Why do our ProCurve switches send out RSTP BPDU's on edge-ports every 2 seconds?

I know that a bridge should send BDPU's every , but why doesn't it send to other switches only?

6 REPLIES
Matt Hobbs
Honored Contributor
Solution

Re: BPDU on edge-port?

With some of the newer firmware releases on the newer products, you can use the BPDU Filtering feature now to stop this - however it's not really recommended as there is always the potential for a supposed edge-port to all of a sudden not be an edge port when one of your users decides to bring in that switch from home and create a loop on that bringing your network down.

As long as spanning-tree is enabled throughout your network on all ports, then it should prevent most of those types of problems from occurring.

I guess another answer to your question is that it sends BPDU's to all devices because it simply doesn't know for sure what ports are connected to other switches. It's better for it to be safe than sorry.
Anders_35
Regular Advisor

Re: BPDU on edge-port?

Thanks, Matt.
That's what I expected to hear, but not really what I wanted :)

It's no big deal, so I'm leaving it here.

Anders :)
Matt Hobbs
Honored Contributor

Re: BPDU on edge-port?

Hi Anders,

I'm intrigued as to what you wanted to hear...

Instead of spanning-tree protecting your edge-ports, there is a new feature that's starting to become available on the new switches 'loop-protection'. So you could use the BPDU filter and loop-protection simultaneously to stop spanning-tree packets but still be protected from accidental loops.

My basic understanding of how the loop-proteciton feature works is that it sends multicast frames, if the frame is received back on the same switch, the port is disabled.

This feature is useful because some switches 'eat' BPDU's, so in the scenario I mentioned earlier, even if that pesky end-user brought in their own switch and created a loop, if the BPDU's are getting eaten then the port is not going to be blocked and the loop is going to take down your network.

Either way, if you replace one feature with the other you're still going to have some extra traffic going out that port!

Matt
Anders_35
Regular Advisor

Re: BPDU on edge-port?

I'm reaching a little beyond my level of (in)competence here, but my thought was that a port doesn't automagically change to a switch connection.
Thus, a port that was established as an edge port won't change unless it also looses link.

If that argument holds, it should only be necessary to send BPDUs some short time after link establishment.

That would save a few million packets a day, in our tiny network alone.
Matt Hobbs
Honored Contributor

Re: BPDU on edge-port?

I see what you mean. With the edge-port status which defaults to on for RSTP, it can automatically change to off if it detects another switch there. I'm guessing this only happens when it detects BPDU's from another switch - therefore if the other switch was not running spanning-tree it would never know about it and continue to run as edge-port yes. It's in this situation that you really need spanning-tree to keep sending out BPDU's on all ports if a loop was created on this other switch.
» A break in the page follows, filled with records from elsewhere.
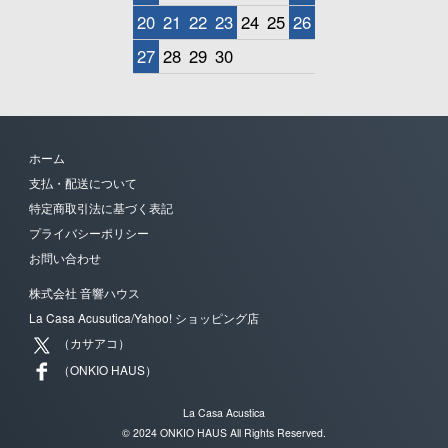
20
21
22
23
24
25
26
27
28
29
30
ホーム
支払・配送について
特定商取引法に基づく表記
プライバシーポリシー
お問い合わせ
株式会社 音響ハウス
La Casa Acusutica/Yahoo! ショッピング店
（カサアコ）
（ONKIO HAUS）
La Casa Acustica
© 2024 ONKIO HAUS All Rights Reserved.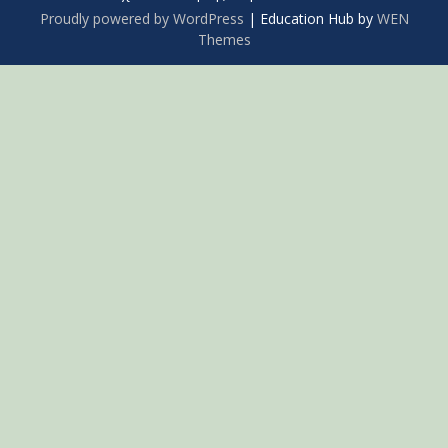
Proudly powered by WordPress
|
Education Hub by
WEN
Themes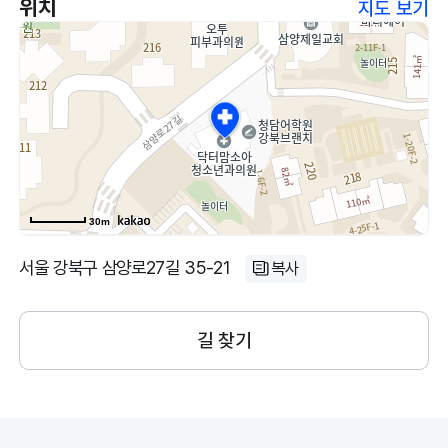
위치
지도 보기
30m
서울 강북구 삼양로27길 35-21
복사
길 찾기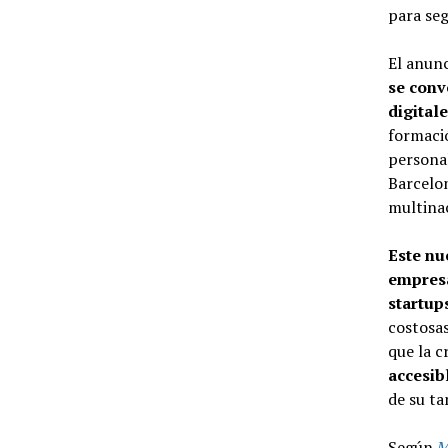
para seg
El anun
se conv
digital
formació
personal
Barcelon
multinac
Este nu
empresa
startup
costosas
que la c
accesib
de su ta
Según
M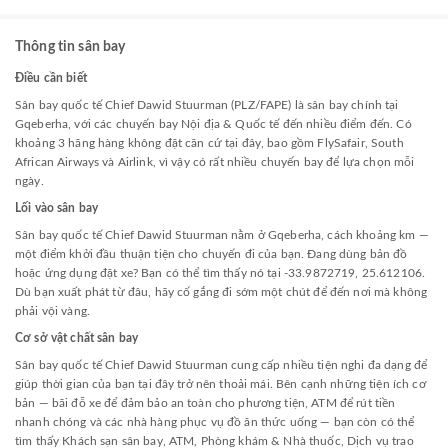
Thông tin sân bay
Điều cần biết
Sân bay quốc tế Chief Dawid Stuurman (PLZ/FAPE) là sân bay chính tại
Gqeberha, với các chuyến bay Nội địa & Quốc tế đến nhiều điểm đến. Có
khoảng 3 hãng hàng không đặt căn cứ tại đây, bao gồm FlySafair, South
African Airways và Airlink, vì vậy có rất nhiều chuyến bay để lựa chọn mỗi
ngày.
Lối vào sân bay
Sân bay quốc tế Chief Dawid Stuurman nằm ở Gqeberha, cách khoảng km —
một điểm khởi đầu thuận tiện cho chuyến đi của bạn. Đang dùng bản đồ
hoặc ứng dụng đặt xe? Bạn có thể tìm thấy nó tại -33.9872719, 25.612106.
Dù bạn xuất phát từ đâu, hãy cố gắng đi sớm một chút để đến nơi mà không
phải vội vàng.
Cơ sở vật chất sân bay
Sân bay quốc tế Chief Dawid Stuurman cung cấp nhiều tiện nghi đa dạng để
giúp thời gian của bạn tại đây trở nên thoải mái. Bên cạnh những tiện ích cơ
bản — bãi đỗ xe để đảm bảo an toàn cho phương tiện, ATM để rút tiền
nhanh chóng và các nhà hàng phục vụ đồ ăn thức uống — bạn còn có thể
tìm thấy Khách sạn sân bay, ATM, Phòng khám & Nhà thuốc, Dịch vụ trao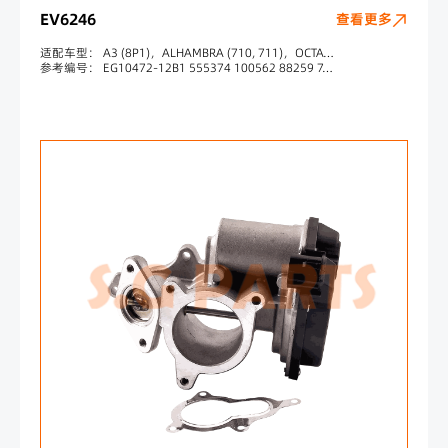
EV6246
查看更多
适配车型： A3 (8P1)，ALHAMBRA (710, 711)，OCTAVIA II (1Z3)
参考编号： EG10472-12B1 555374 100562 88259 7.09720.00.0 710861D 03L131512N 03L131512DQ 03L131512AP 03L131512BB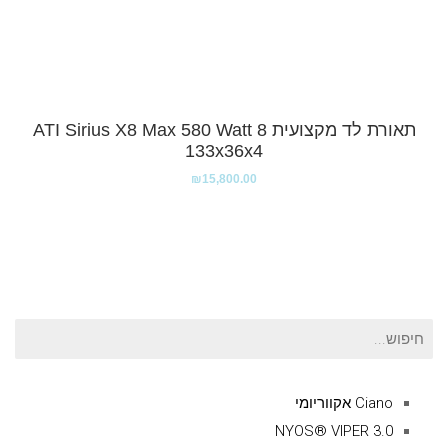
תאורת לד מקצועית ATI Sirius X8 Max 580 Watt 8
133x36x4
₪
15,800.00
חיפוש
עבור:
Ciano אקווריומי
NYOS® VIPER 3.0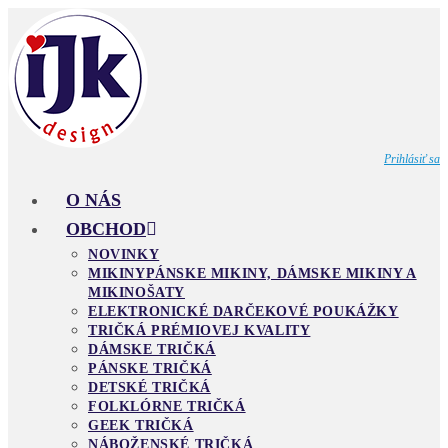
Skip
to
content
Prihlásiť sa
O NÁS
OBCHOD
NOVINKY
MIKINY
PÁNSKE MIKINY, DÁMSKE MIKINY A
MIKINOŠATY
ELEKTRONICKÉ DARČEKOVÉ POUKÁŽKY
TRIČKÁ PRÉMIOVEJ KVALITY
DÁMSKE TRIČKÁ
PÁNSKE TRIČKÁ
DETSKÉ TRIČKÁ
FOLKLÓRNE TRIČKÁ
GEEK TRIČKÁ
NÁBOŽENSKÉ TRIČKÁ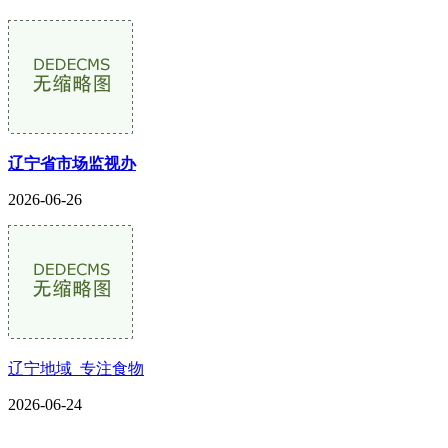
辽宁省市场监视办
2026-06-26
辽宁地域_专注食物
2026-06-24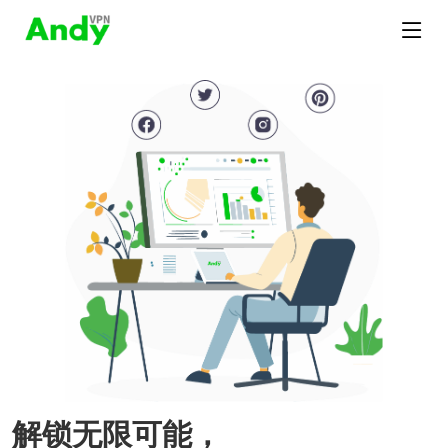
解锁无限可能，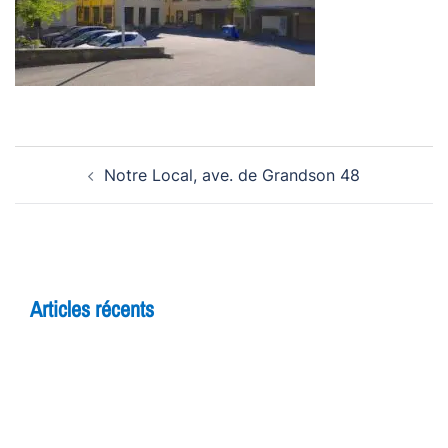
Navigation
Notre Local, ave. de Grandson 48
d’article
Articles récents
5 raisons de rejoindre un cours d’improvisation
pour adultes à Yverdon
Théâtre et adolescents : comment l’improvisation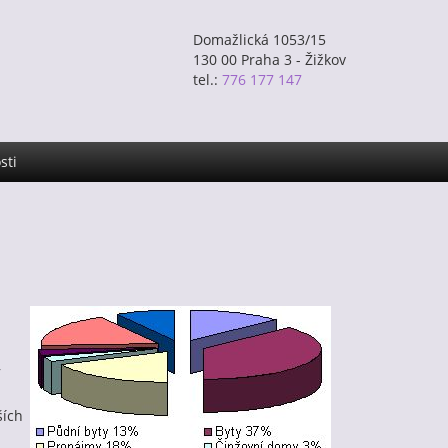
Domažlická 1053/15
130 00 Praha 3 - Žižkov
tel.:
776 177 147
sti
,
ších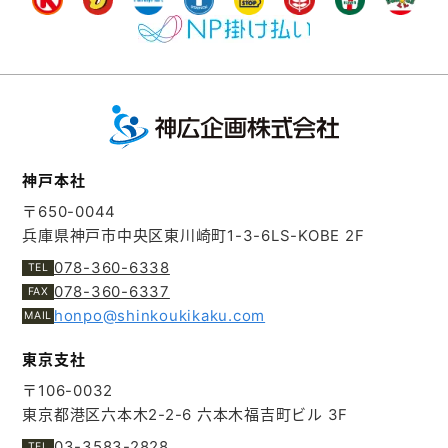
神戸本社
〒650-0044
兵庫県神戸市中央区東川崎町1-3-6
LS-KOBE 2F
078-360-6338
078-360-6337
honpo@shinkoukikaku.com
東京支社
〒106-0032
東京都港区六本木2-2-6
六本木福吉町ビル 3F
03-3583-2828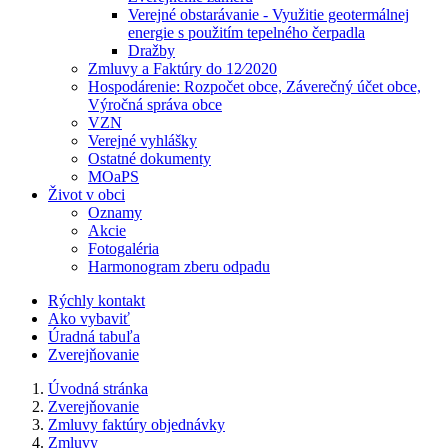
Verejné obstarávanie - Využitie geotermálnej
energie s použitím tepelného čerpadla
Dražby
Zmluvy a Faktúry do 12⁄2020
Hospodárenie: Rozpočet obce, Záverečný účet obce,
Výročná správa obce
VZN
Verejné vyhlášky
Ostatné dokumenty
MOaPS
Život v obci
Oznamy
Akcie
Fotogaléria
Harmonogram zberu odpadu
Rýchly kontakt
Ako vybaviť
Úradná tabuľa
Zverejňovanie
Úvodná stránka
Zverejňovanie
Zmluvy faktúry objednávky
Zmluvy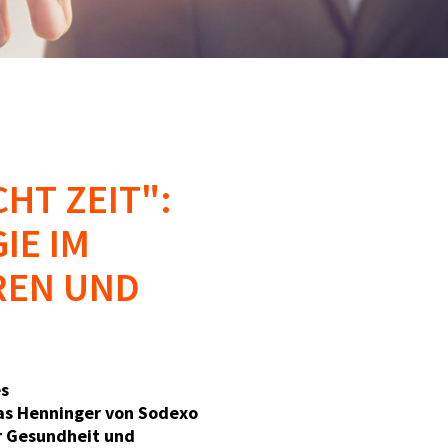
HT ZEIT":
IE IM
REN UND
es
ias Henninger von Sodexo
r Gesundheit und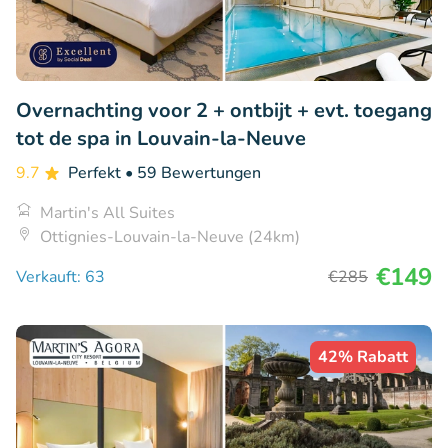
Overnachting voor 2 + ontbijt + evt. toegang
tot de spa in Louvain-la-Neuve
9.7
Perfekt
• 59 Bewertungen
Martin's All Suites
Ottignies-Louvain-la-Neuve (24km)
€149
Verkauft: 63
€285
42% Rabatt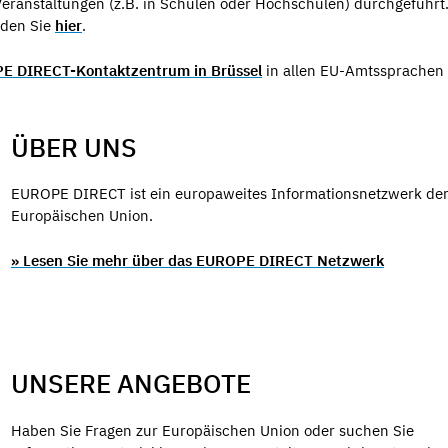
Veranstaltungen (z.B. in Schulen oder Hochschulen) durchgeführt
nden Sie
hier
.
E DIRECT-Kontaktzentrum in Brüssel
in allen EU-Amtssprachen
ÜBER UNS
EUROPE DIRECT ist ein europaweites Informationsnetzwerk de
Europäischen Union.
» Lesen Sie mehr über das EUROPE DIRECT Netzwerk
UNSERE ANGEBOTE
Haben Sie Fragen zur Europäischen Union oder suchen Sie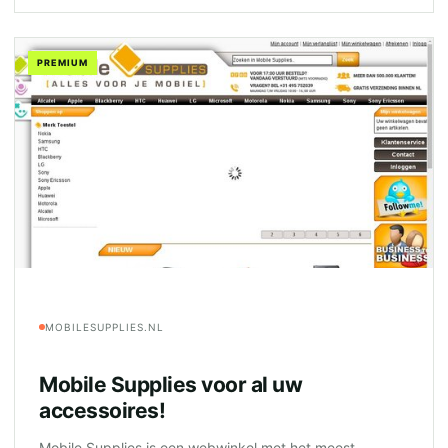
PREMIUM
MOBILESUPPLIES.NL
Mobile Supplies voor al uw
accessoires!
Mobile Supplies is een webwinkel met het meest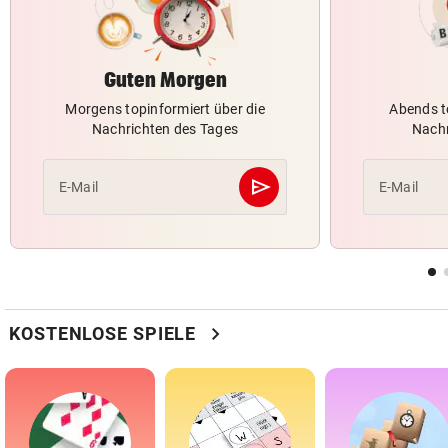
Guten Morgen
Morgens topinformiert über die
Abends t
Nachrichten des Tages
Nachr
send
E-Mail
E-Mail
Abschicken
chevron_right
KOSTENLOSE SPIELE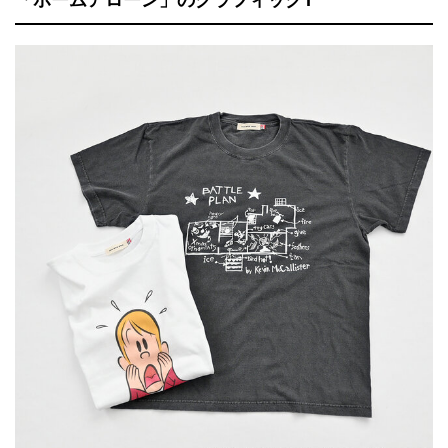
「ホームアローン」のグラフィックT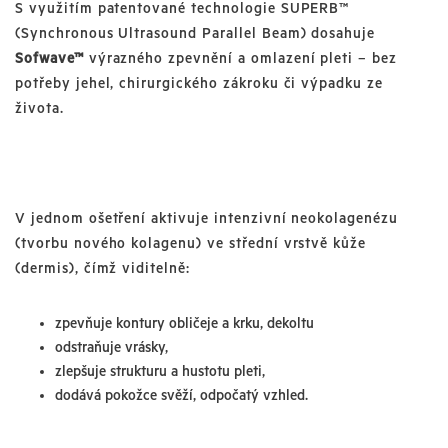
S využitím patentované technologie SUPERB™
(Synchronous Ultrasound Parallel Beam) dosahuje
Sofwave™
výrazného zpevnění a omlazení pleti – bez
potřeby jehel, chirurgického zákroku či výpadku ze
života.
V jednom ošetření aktivuje intenzivní neokolagenézu
(tvorbu nového kolagenu) ve střední vrstvě kůže
(dermis), čímž viditelně:
zpevňuje kontury obličeje a krku, dekoltu
odstraňuje vrásky,
zlepšuje strukturu a hustotu pleti,
dodává pokožce svěží, odpočatý vzhled.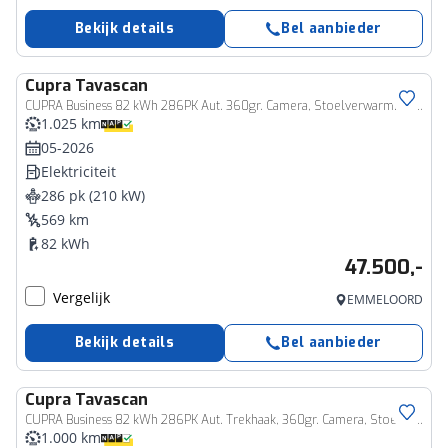
Bekijk details
Bel aanbieder
Cupra
Tavascan
CUPRA Business 82 kWh 286PK Aut. 360gr. Camera, Stoelverwarming, 20" LM Velgen, Navi, Keyless, Side Assist, Sennheiser Audio, Memorystoel
1.025 km
05-2026
Elektriciteit
286 pk (210 kW)
569 km
82 kWh
47.500,-
Vergelijk
EMMELOORD
Bekijk details
Bel aanbieder
Cupra
Tavascan
CUPRA Business 82 kWh 286PK Aut. Trekhaak, 360gr. Camera, Stoelverwarming, 20" LM Velgen, Navi, Keyless, Side Assist, Sennheiser Audio, Memorystoel
1.000 km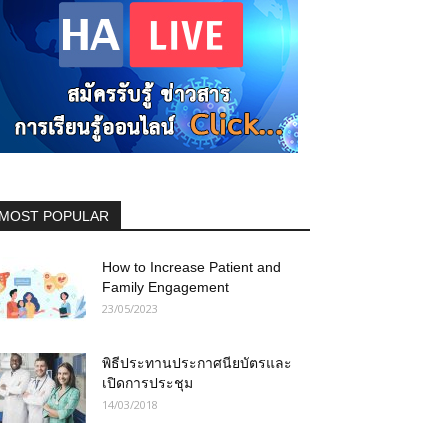
MOST POPULAR
How to Increase Patient and
Family Engagement
23/05/2023
พิธีประทานประกาศนียบัตรและ
เปิดการประชุม
14/03/2018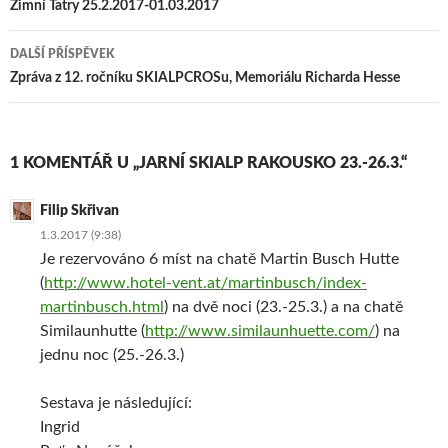
e
e
e
t
e
O
pro
Zimní Tatry 25.2.2017-01.03.2017
o
o
o
t
m
t
n
n
n
e
(
e
příspěvky
F
S
W
r
O
v
a
k
h
u
t
ř
DALŠÍ PŘÍSPĚVEK
c
y
a
(
e
e
e
p
t
O
v
s
Zpráva z 12. ročníku SKIALPCROSu, Memoriálu Richarda Hesse
b
e
s
t
ř
e
o
(
A
e
e
v
o
O
p
v
s
n
k
t
p
ř
e
o
(
e
(
e
v
v
O
v
O
s
n
é
t
ř
t
e
o
m
1 KOMENTÁŘ U „JARNÍ SKIALP RAKOUSKO 23.-26.3.“
e
e
e
v
v
o
v
s
v
n
é
k
ř
e
ř
o
m
n
e
v
e
v
o
ě
Filip Skřivan
s
n
s
é
k
)
e
o
e
m
n
1.3.2017 (9:38)
v
v
v
o
ě
n
é
n
k
)
Je rezervováno 6 míst na chatě Martin Busch Hutte
o
m
o
n
v
o
v
ě
(
http://www.hotel-vent.at/martinbusch/index-
é
k
é
)
m
n
m
martinbusch.html
) na dvě noci (23.-25.3.) a na chatě
o
ě
o
k
)
k
Similaunhutte (
http://www.similaunhuette.com/
) na
n
n
ě
ě
jednu noc (25.-26.3.)
)
)
Sestava je následující:
Ingrid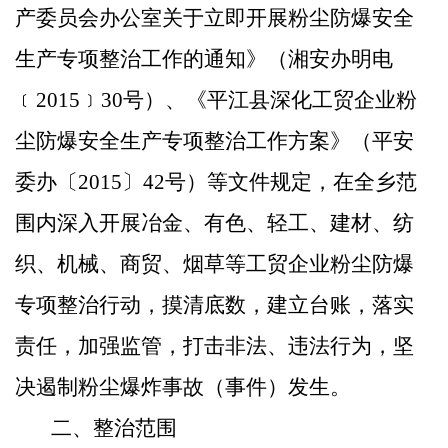
产委员会办公室关于立即开展粉尘防爆安全
生产专项整治工作的通知》（湘安办明电
﹝
2015
﹞
30
号）、《平江县深化工贸企业粉
尘防爆安全生产专项整治工作方案》（平安
委办〔
2015
〕
42
号）等文件规定，在全乡范
围内深入开展冶金
、有色、轻工、建材、纺
织、机械、商贸、烟草
等工贸企业粉尘防爆
专项整治行动，
摸清底数，建立台账，落实
责任，加强监管，
打击非法、违法行为，坚
决遏制粉尘爆炸事故
（事件）
发生。
二、整治范围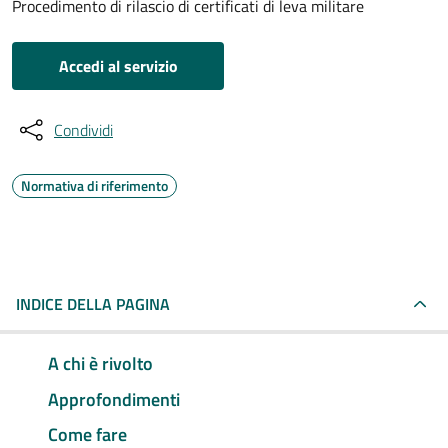
Procedimento di rilascio di certificati di leva militare
Accedi al servizio
Condividi
Normativa di riferimento
INDICE DELLA PAGINA
A chi è rivolto
Approfondimenti
Come fare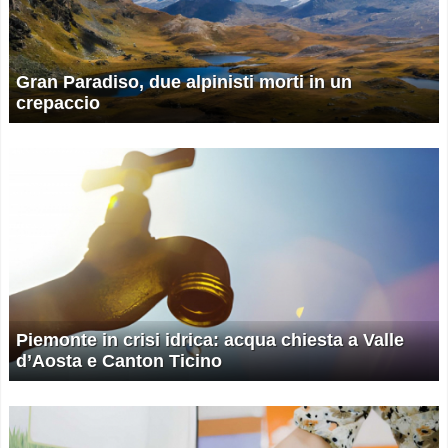
Gran Paradiso, due alpinisti morti in un
crepaccio
Piemonte in crisi idrica: acqua chiesta a Valle
d’Aosta e Canton Ticino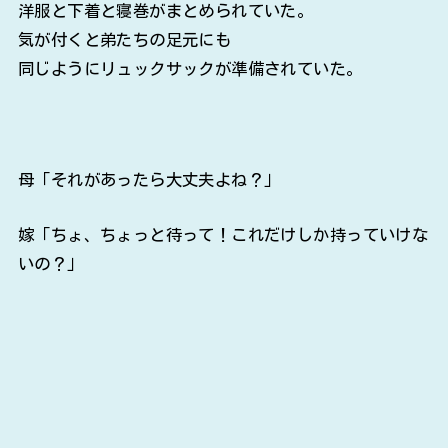
洋服と下着と寝巻がまとめられていた。
気が付くと弟たちの足元にも
同じようにリュックサックが準備されていた。
母「それがあったら大丈夫よね？」
嫁「ちょ、ちょっと待って！これだけしか持っていけな
いの？」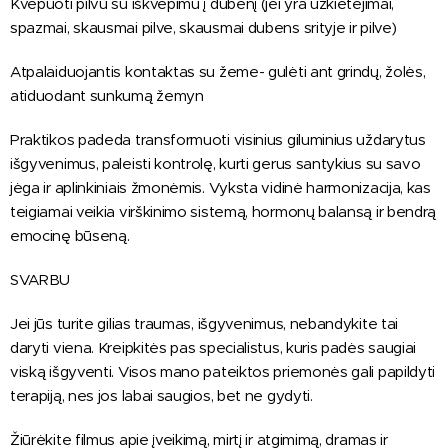
Kvėpuoti pilvu su iškvėpimu į dubenį (jei yra užkietėjimai,
spazmai, skausmai pilve, skausmai dubens srityje ir pilve)
Atpalaiduojantis kontaktas su žeme- gulėti ant grindų, žolės,
atiduodant sunkumą žemyn
Praktikos padeda transformuoti visinius giluminius uždarytus
išgyvenimus, paleisti kontrolę, kurti gerus santykius su savo
jėga ir aplinkiniais žmonėmis. Vyksta vidinė harmonizacija, kas
teigiamai veikia virškinimo sistemą, hormonų balansą ir bendrą
emocinę būseną.
SVARBU
Jei jūs turite gilias traumas, išgyvenimus, nebandykite tai
daryti viena. Kreipkitės pas specialistus, kuris padės saugiai
viską išgyventi. Visos mano pateiktos priemonės gali papildyti
terapiją, nes jos labai saugios, bet ne gydyti.
Žiūrėkite filmus apie įveikimą, mirtį ir atgimimą, dramas ir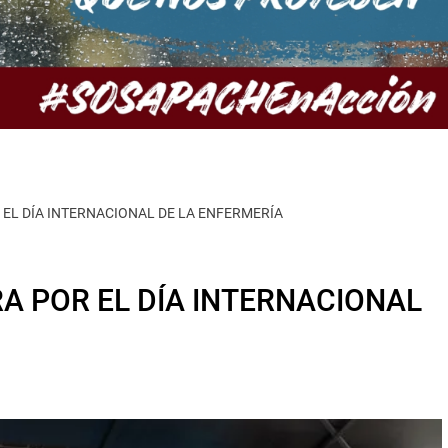
EL DÍA INTERNACIONAL DE LA ENFERMERÍA
A POR EL DÍA INTERNACIONAL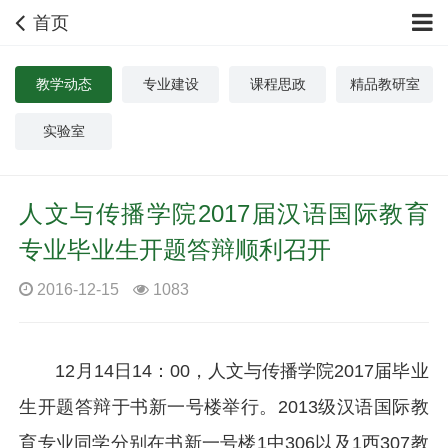
首页
教学动态
专业建设
课程思政
精品教研室
实验室
人文与传播学院2017届汉语国际教育
专业毕业生开题答辩顺利召开
2016-12-15
1083
12月14日14：00，人文与传播学院2017届毕业
生开题答辩于书新一号楼举行。2013级汉语国际教
育专业同学分别在书新一号楼1中306以及1西307教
I'm also at the limit of my expertise and I'm really just saying what makes sense to me (these may not be the reasons for it at all).
Anders_35
Regular Advisor

Re: BPDU on edge-port?

Well, it makes sense to me too now.
I guess it stretches the reach of STP (as I understand it) a bit, since it involves loop detection on/through a non-STP switch.

I always figured that sending BPDUs was only meaningful when there is another STP bridge at the other end.